Personalizing Management of CLL: From the Advanced Practitioner Perspective
Posted: Monday, November 9, 2020
“Genetic risk of chronic lymphocytic leukemia [CLL] will definitely guide treatment and prognosis,” commented Sandra E. Kurtin, PhD, ANP-C, AOCN, Director, Advanced Practice and Clinical Integration and Assistant Professor of Clinical Medicine, The University of Arizona Cancer Center, Tucson, in her presentation during the 2020 JADPRO Live Virtual conference, the annual meeting of the Advanced Practitioner Society for Hematology and Oncology. Initially focusing on key factors to consider when selecting treatment for patients with CLL, Dr. Kurtin then briefly reviewed some of the therapeutic options available and how to manage adverse events.

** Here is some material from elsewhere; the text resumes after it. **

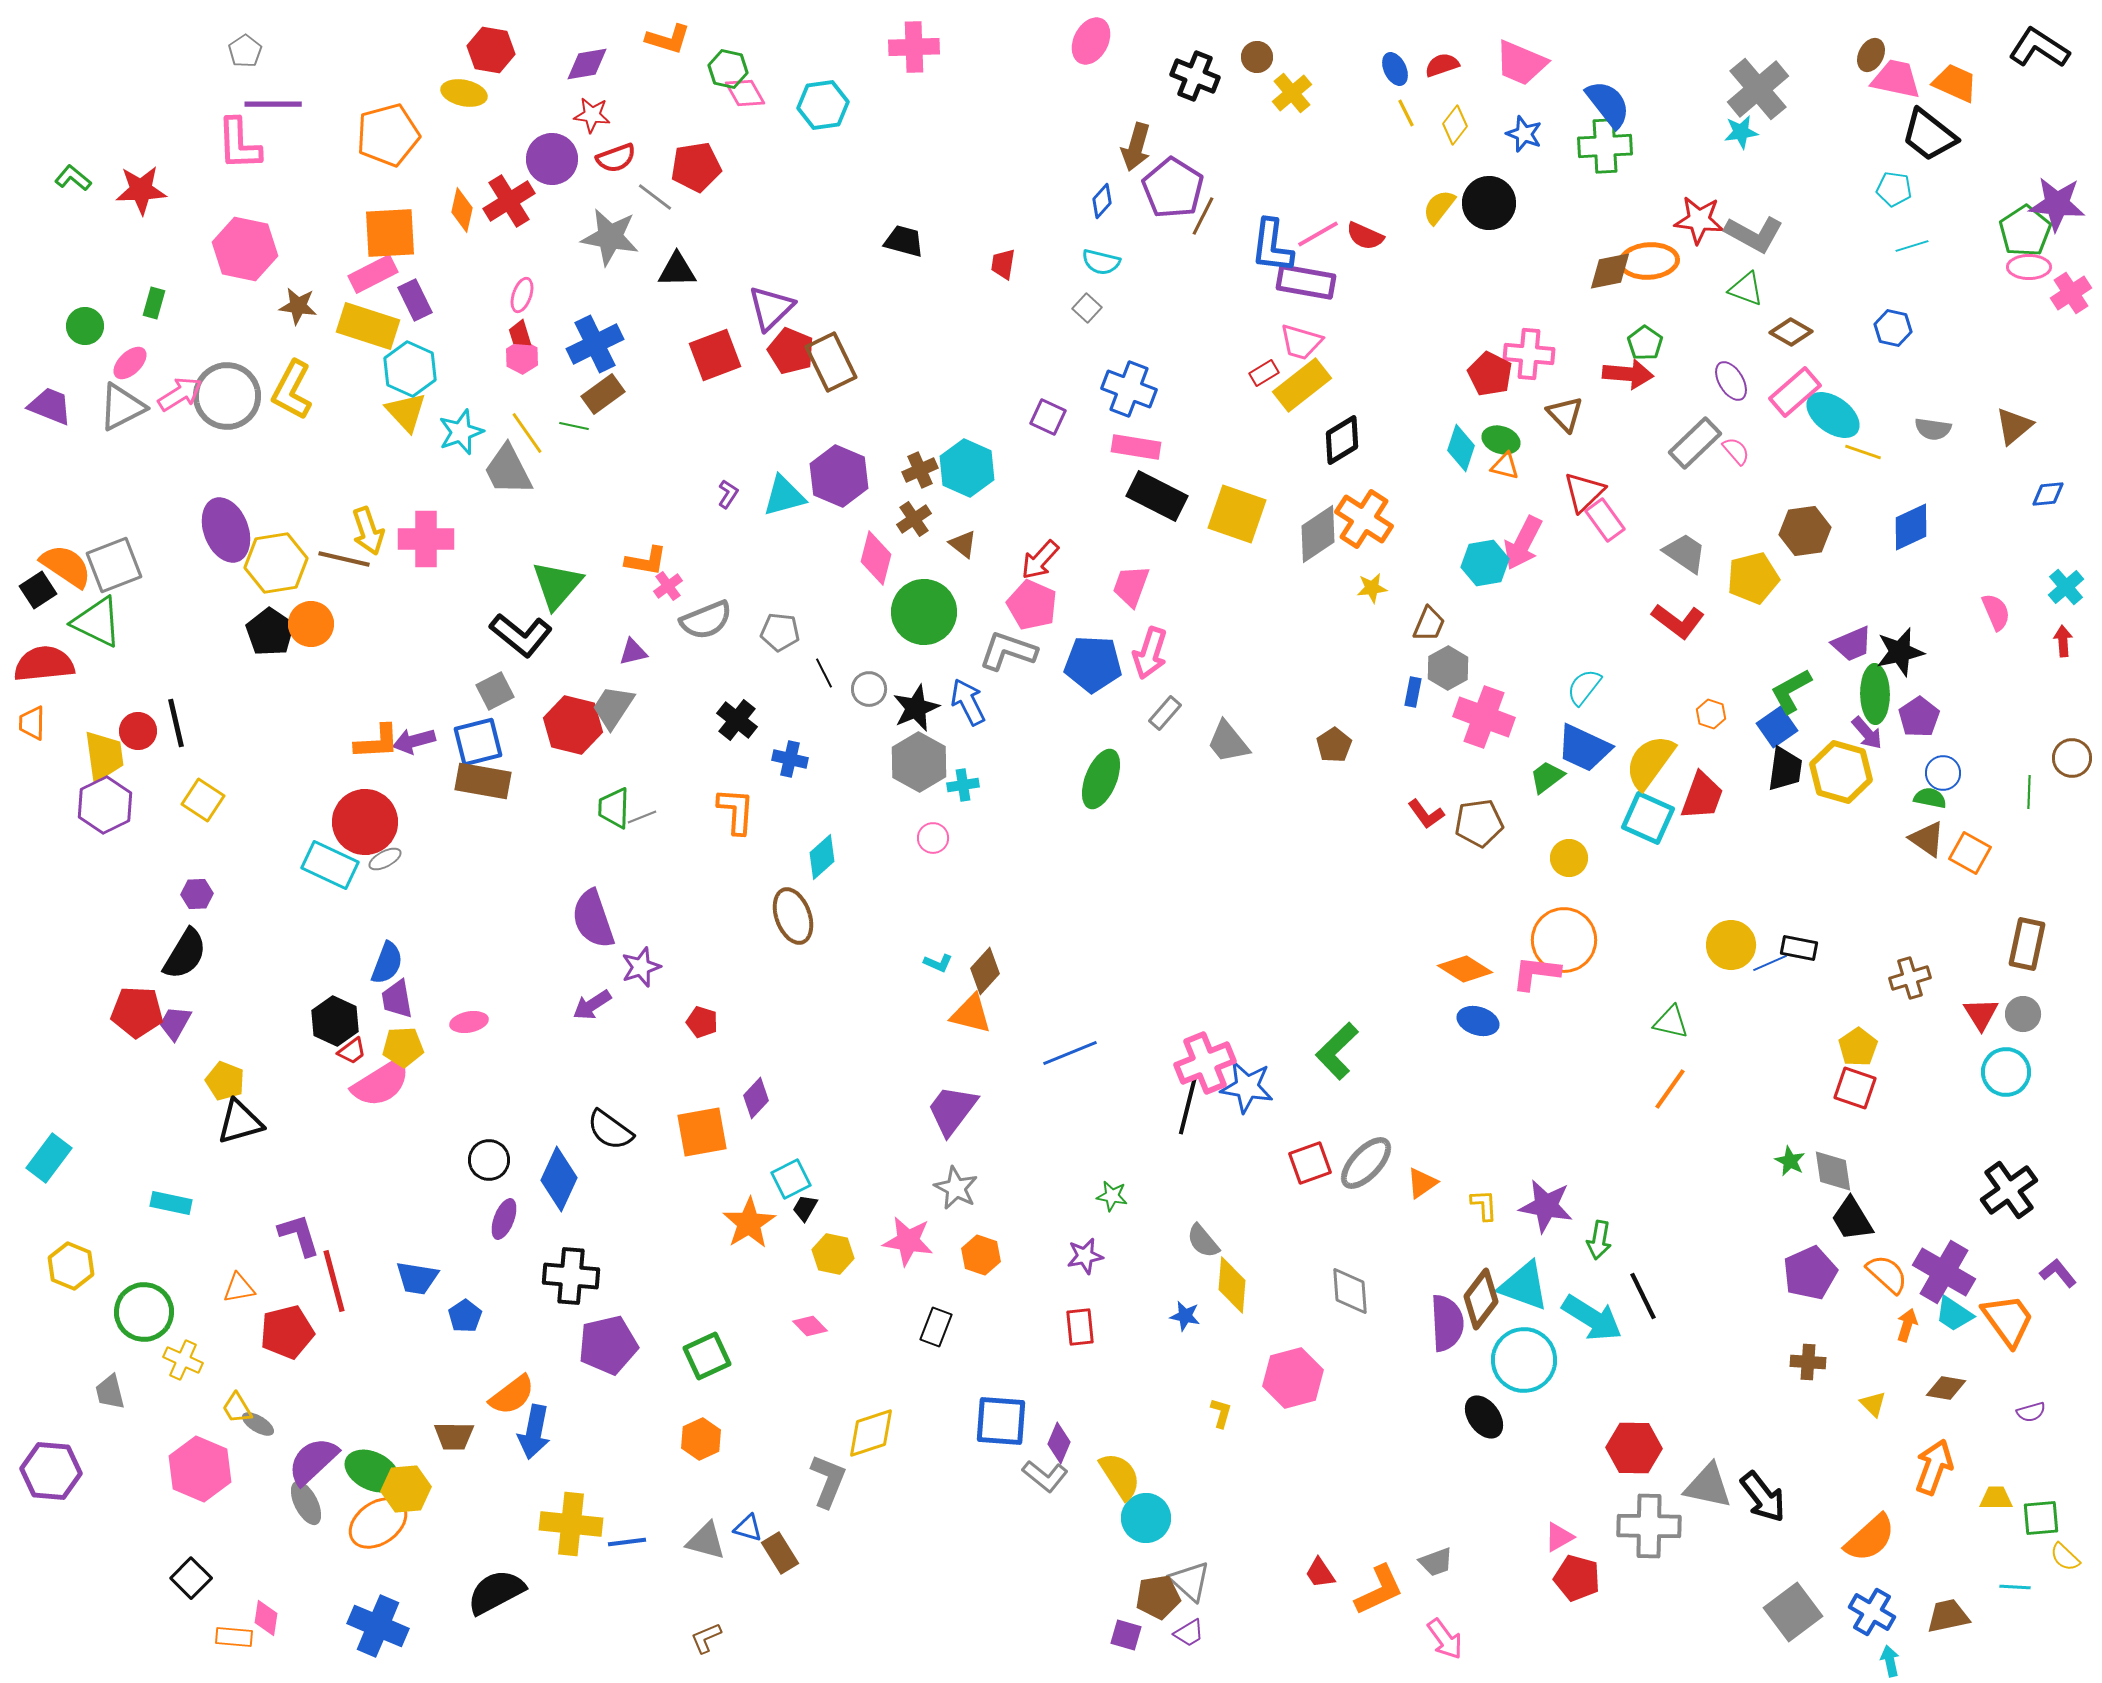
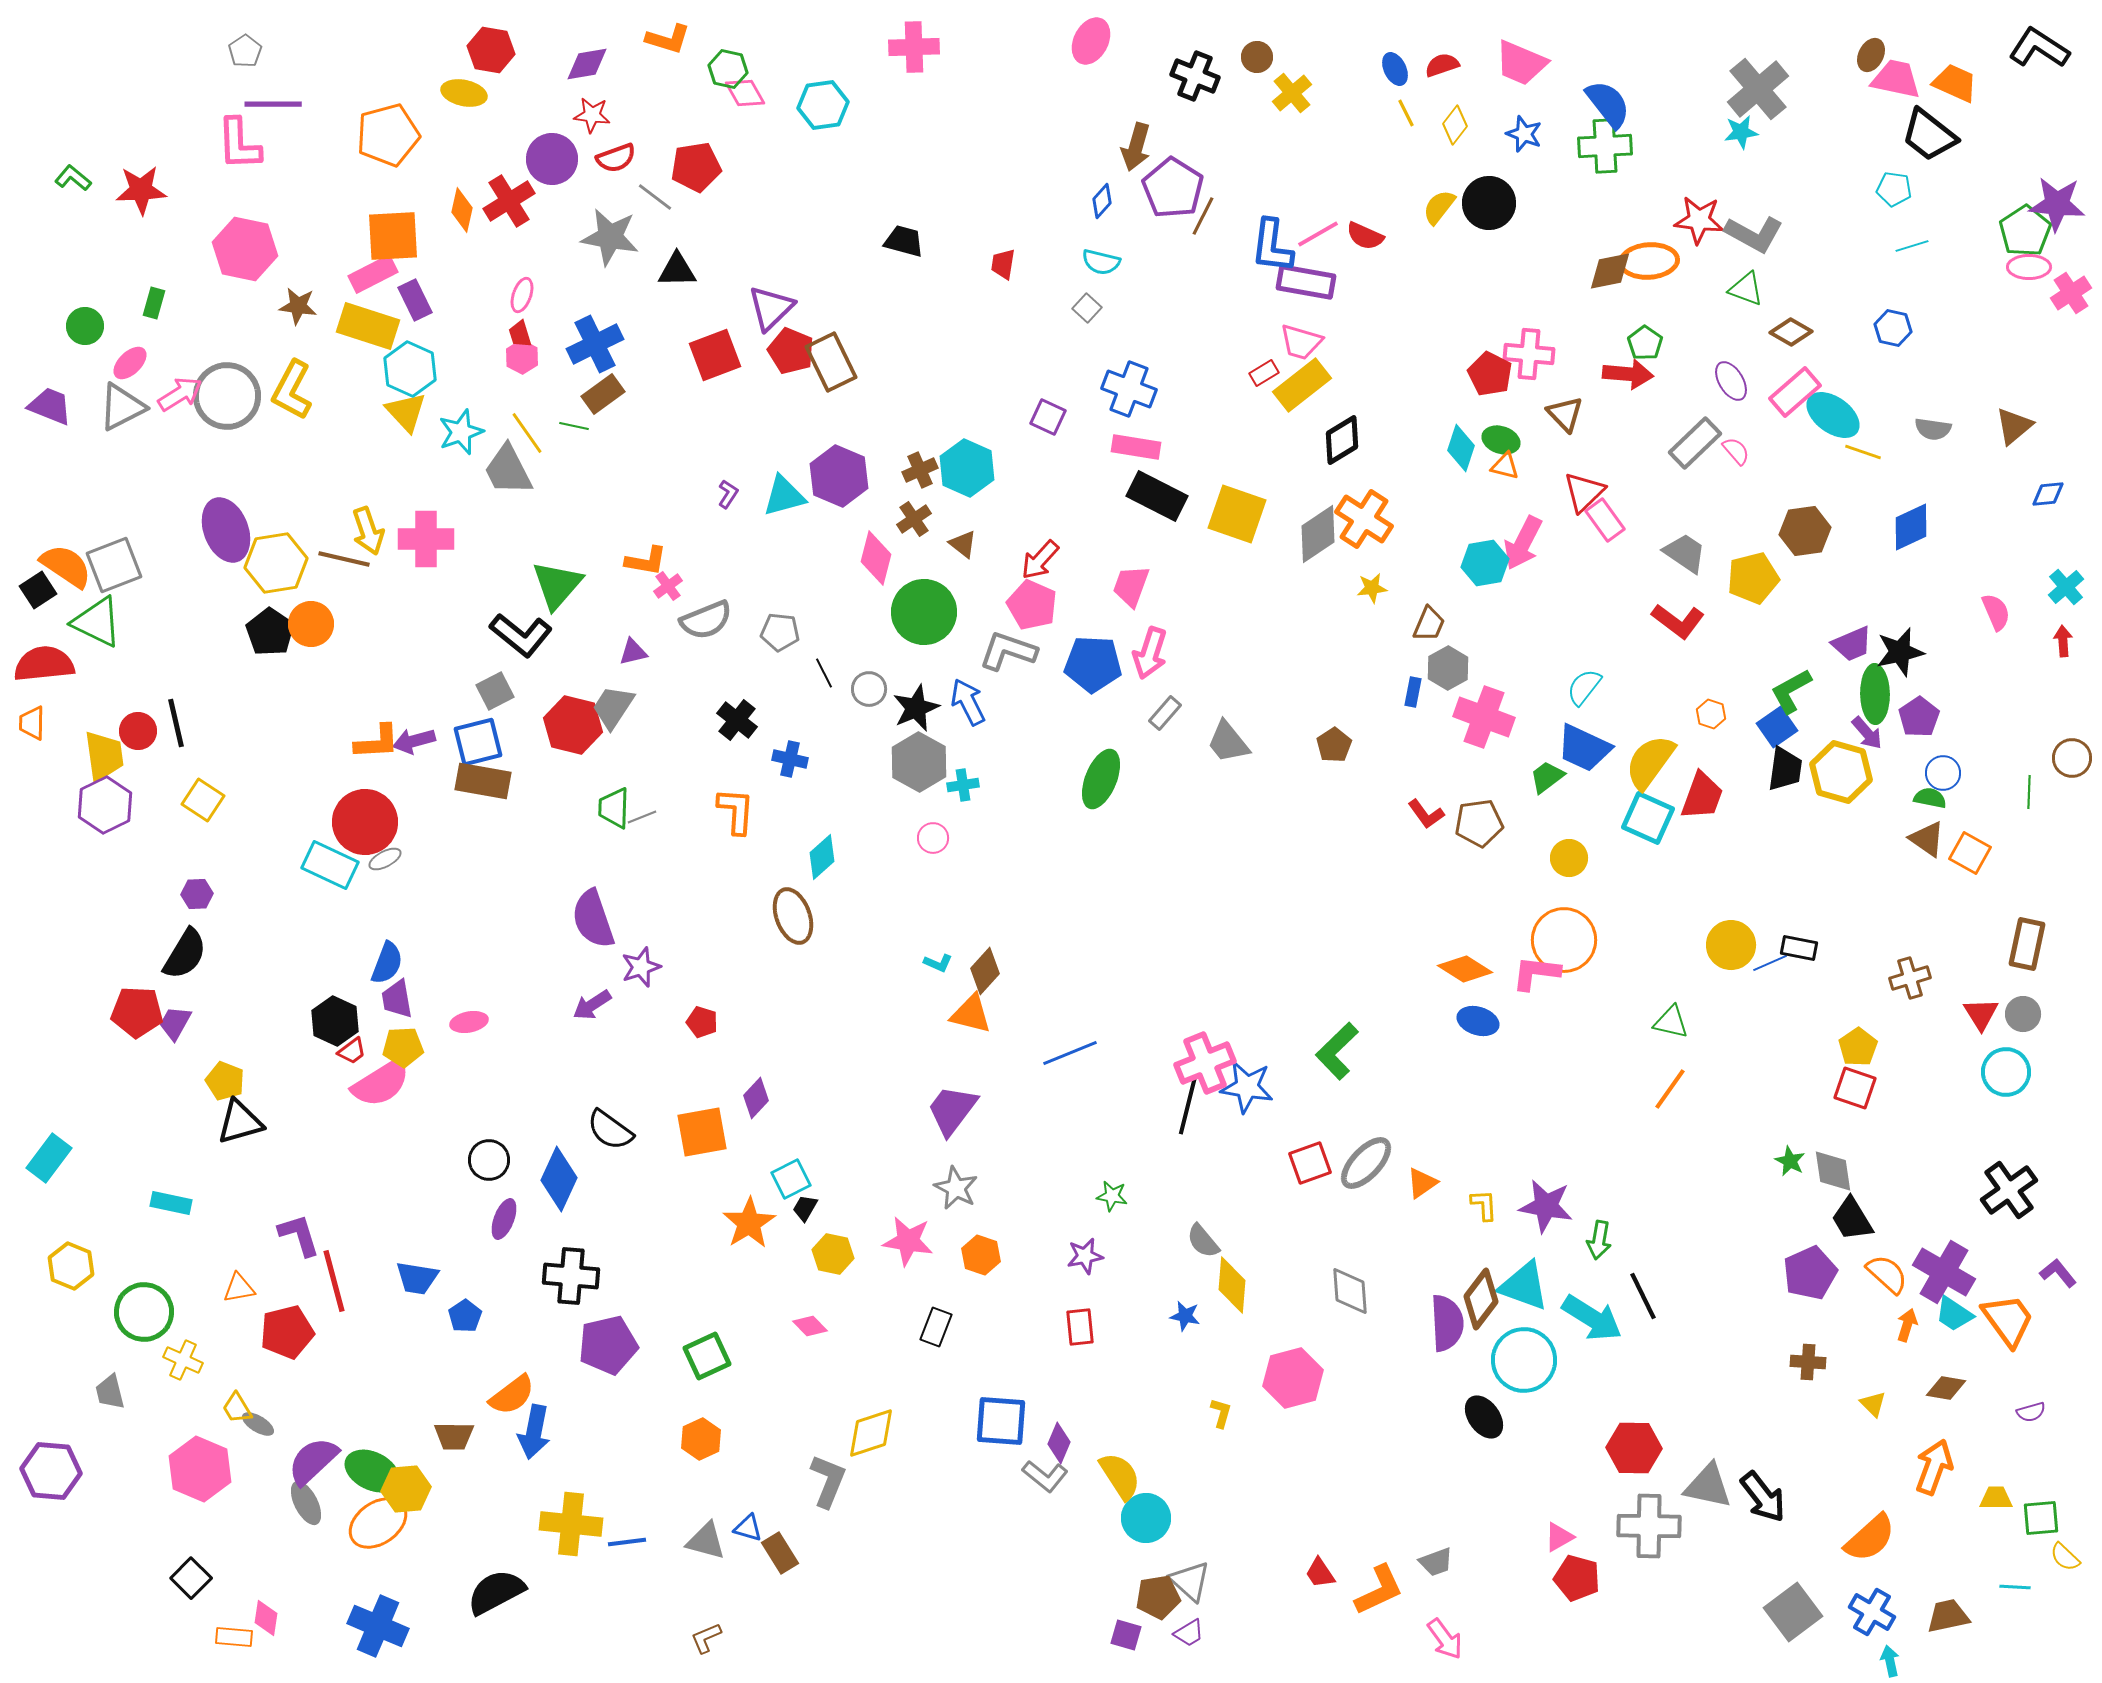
orange square at (390, 233): moved 3 px right, 3 px down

The clinical stage of disease ranks among the top considerations in selecting treatment for CLL. “Not all patients are going to need treatment right away, so we would look at how aggressive or bulky their disease is,” Dr. Kurtin mentioned. Other considerations include patients’ symptoms, fitness status, concomitant diseases; tumor burden; bone marrow failure; immune dysfunction, and genetic risks. For instance, a patient with a 13q deletion as the sole genetic abnormality is considered to have favorable-risk disease, with a median treatment-free survival of close to 8 years. However, she added, a person who has a 17p deletion is considered to have unfavorable-risk disease, with a median treatment-free survival of about 9 months.
According to Dr. Kurtin, “there is very little role for standard chemotherapy anymore in the treatment of CLL.” The focus has turned toward personalizing treatment by targeting the disease's molecular attributes, such as CD20, CD52, Bruton’s tyrosine kinase (BTK), PI3K, and BCL2, with monoclonal antibodies, BTK inhibitors, BCL2 inhibitors, and PI3K inhibitors.
Dr. Kurtin reviewed the advanced practitioner's role in the prevention, mitigation, and management of adverse events associated with this array of treatments. She highlighted the common toxicities with monoclonal antibodies of infusion-related reactions and rare, but severe mucocutaneous reactions; the “unique” toxicities of BTK inhibitors (hemorrhage, infections, and cardiac arrhythmia); the risk of tumor-lysis syndrome associated with BCL2 inhibitors; and the hepatic and gastrointestinal symptoms often observed with PI3K inhibitors.
Finally, Dr. Kurtin emphasized the role of minimal residual disease (MRD) status in evaluating response to treatment. Evidence from clinical trials has suggested that undetectable MRD at the end of treatment is an “important predictor of efficacy.” Moreover, MRD status is being incorporated into all clinical trials.
Disclosure: Dr. Kurtin has served as a consultant for Celgene and Incyte.